Ia juga berdoa agar ibadah haji dan seluruh amal ibadah para jemaah diterima Allah SWT.
Menurut Raja Salman, Idul Adha menjadi momentum untuk mendoakan keberkahan, kedamaian, dan stabilitas bagi umat Islam serta dunia.
“Dengan datangnya Idul Adha yang diberkahi, kami mengucapkan selamat kepada rakyat kami di negeri yang diberkahi ini dan kepada umat Islam pada kesempatan ini. Kami berdoa kepada Allah agar menjadikan Idul Adha ini sebagai hari raya penuh keberkahan, kedamaian, dan stabilitas bagi bangsa kami serta seluruh dunia. Semoga kalian senantiasa dalam kebaikan setiap tahun,” tambahnya.
Baca juga: Hasil Pemeriksaan Medis Baik, Raja Salman Tinggalkan RS di Riyadh
Sementara itu, jemaah haji mulai melaksanakan ritual lempar jumrah di Mina pada Rabu (27/5/2026) pagi atau hari pertama Idul Adha.
Jemaah melempar tujuh kerikil ke Jamrah Al-Aqabah.
Prosesi tersebut berlangsung di tengah arus pergerakan massa yang berjalan lancar dengan dukungan rencana pengelolaan kerumunan yang terorganisasi.
Ritual lempar jumrah menjadi salah satu rangkaian penting yang dilakukan jemaah setelah wukuf di Arafah dan mabit di Muzdalifah.
Hampir 1,7 juta jemaah haji bergerak dari Arafah menuju Muzdalifah pada Selasa malam.
Pergerakan itu dilakukan setelah jemaah menunaikan wukuf di Arafah, yang menjadi rukun terpenting dalam ibadah haji.
Pelaksanaan wukuf berlangsung dalam suasana aman dan tenang.
Tim keamanan dan layanan juga dikerahkan di seluruh kawasan suci untuk memfasilitasi pergerakan jemaah dari Arafah menuju Muzdalifah.
Baca juga: Masjid Qiblatain di Madinah Kini Dibuka 24 Jam atas Perintah Raja Salman
Setelah bermalam di Muzdalifah, jemaah melanjutkan perjalanan ke Mina pada Rabu pagi.

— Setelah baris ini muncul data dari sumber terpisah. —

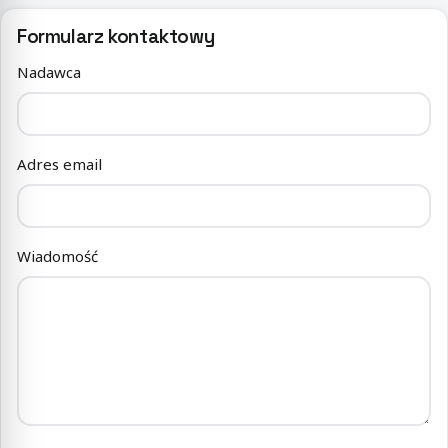
Formularz kontaktowy
Nadawca
Adres email
Wiadomość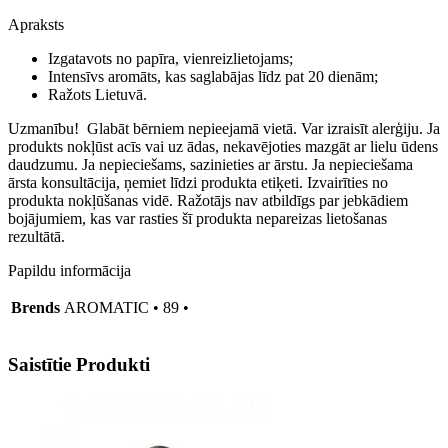
•
piekaramais
Apraksts
papīra
gaisa
Izgatavots no papīra, vienreizlietojams;
atsvaidzinātājs
Intensīvs aromāts, kas saglabājas līdz pat 20 dienām;
-
Ražots Lietuvā.
MAJESTY
daudzums
Uzmanību! Glabāt bērniem nepieejamā vietā. Var izraisīt alerģiju. Ja
produkts nokļūst acīs vai uz ādas, nekavējoties mazgāt ar lielu ūdens
daudzumu. Ja nepieciešams, sazinieties ar ārstu. Ja nepieciešama
ārsta konsultācija, ņemiet līdzi produkta etiķeti. Izvairīties no
produkta nokļūšanas vidē. Ražotājs nav atbildīgs par jebkādiem
bojājumiem, kas var rasties šī produkta nepareizas lietošanas
rezultātā.
Papildu informācija
Brends
AROMATIC • 89 •
Saistītie Produkti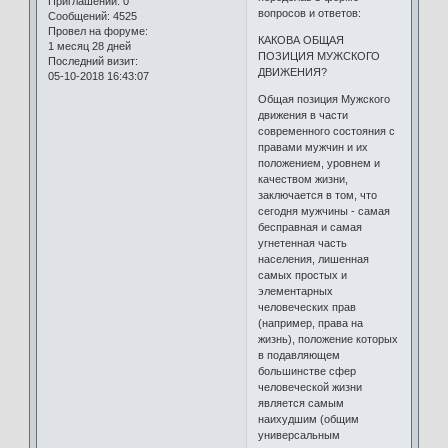
Приглашений:
0
вопросов и ответов:
Сообщений:
4525
Провел на форуме:
КАКОВА ОБЩАЯ
1 месяц 28 дней
ПОЗИЦИЯ МУЖСКОГО
Последний визит:
ДВИЖЕНИЯ?
05-10-2018 16:43:07
Общая позиция Мужского
движения в части
современного состояния с
правами мужчин и их
положением, уровнем и
качеством жизни,
заключается в том, что
сегодня мужчины - самая
бесправная и самая
угнетенная часть
населения, лишенная
самых простых и
элементарных
человеческих прав
(например, права на
жизнь), положение которых
в подавляющем
большинстве сфер
человеческой жизни
является самым
наихудшим (общим
универсальным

Di Mina, jemaah menjalankan rangkaian ibadah berikutnya, termasuk lempar jumrah dan Tawaf Ifadah.
Pemerintah Arab Saudi mengerahkan sistem keamanan dan layanan untuk menjaga kelancaran pergerakan jemaah selama masa puncak haji.

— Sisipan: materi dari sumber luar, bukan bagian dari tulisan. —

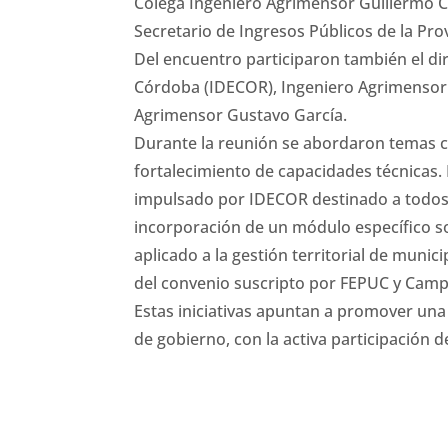
Colega Ingeniero Agrimensor Guillermo 
Secretario de Ingresos Públicos de la Pro
Del encuentro participaron también el dir
Córdoba (IDECOR), Ingeniero Agrimensor 
Agrimensor Gustavo García.
Durante la reunión se abordaron temas cl
fortalecimiento de capacidades técnicas.
impulsado por IDECOR destinado a todos l
incorporación de un módulo específico so
aplicado a la gestión territorial de mun
del convenio suscripto por FEPUC y Cam
Estas iniciativas apuntan a promover una v
de gobierno, con la activa participación 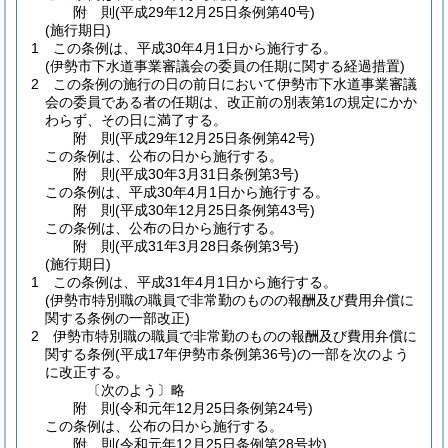
附
則
(平成29年12月25日
条例第40号)
(施行期日)
1
この条例は、平成30年4月1日から施行する。
(伊勢市下水道事業審議会の委員の任期に関する経過措置)
2
この条例の施行の日の前日において伊勢市下水道事業審議
会の委員である者の任期は、改正前の別表第1の規定にかか
わらず、その日に満了する。
附
則
(平成29年12月25日
条例第42号)
この条例は、公布の日から施行する。
附
則
(平成30年3月31日
条例第3号)
この条例は、平成30年4月1日から施行する。
附
則
(平成30年12月25日
条例第43号)
この条例は、公布の日から施行する。
附
則
(平成31年3月28日
条例第3号)
(施行期日)
1
この条例は、平成31年4月1日から施行する。
(伊勢市特別職の職員で非常勤のものの報酬及び費用弁償に
関する条例の一部改正)
2
伊勢市特別職の職員で非常勤のものの報酬及び費用弁償に
関する条例
(平成17年伊勢市条例第36号)
の一部を次のよう
に改正する。
〔次のよう〕略
附
則
(令和元年12月25日
条例第24号)
この条例は、公布の日から施行する。
附
則
(令和元年12月25日
条例第28号抄)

Menteri Dalam Negeri Arab Saudi Pangeran Abdulaziz bin Saud bin Naif mengatakan, integrasi sistem keamanan, organisasi, dan layanan selama haji mencerminkan tingginya perhatian Kerajaan terhadap jemaah.
Menurut dia, sistem tersebut juga memperkuat pelaksanaan rencana operasional yang telah disetujui.
Langkah itu dilakukan untuk memastikan keselamatan dan kenyamanan jemaah selama menjalankan rangkaian ibadah haji.
Pangeran Abdulaziz juga meninjau Pasukan Keamanan Khusus yang terlibat dalam operasi haji pada Selasa.
Ia memuji upaya khusus pasukan tersebut dalam memberikan pelayanan kepada para jemaah haji.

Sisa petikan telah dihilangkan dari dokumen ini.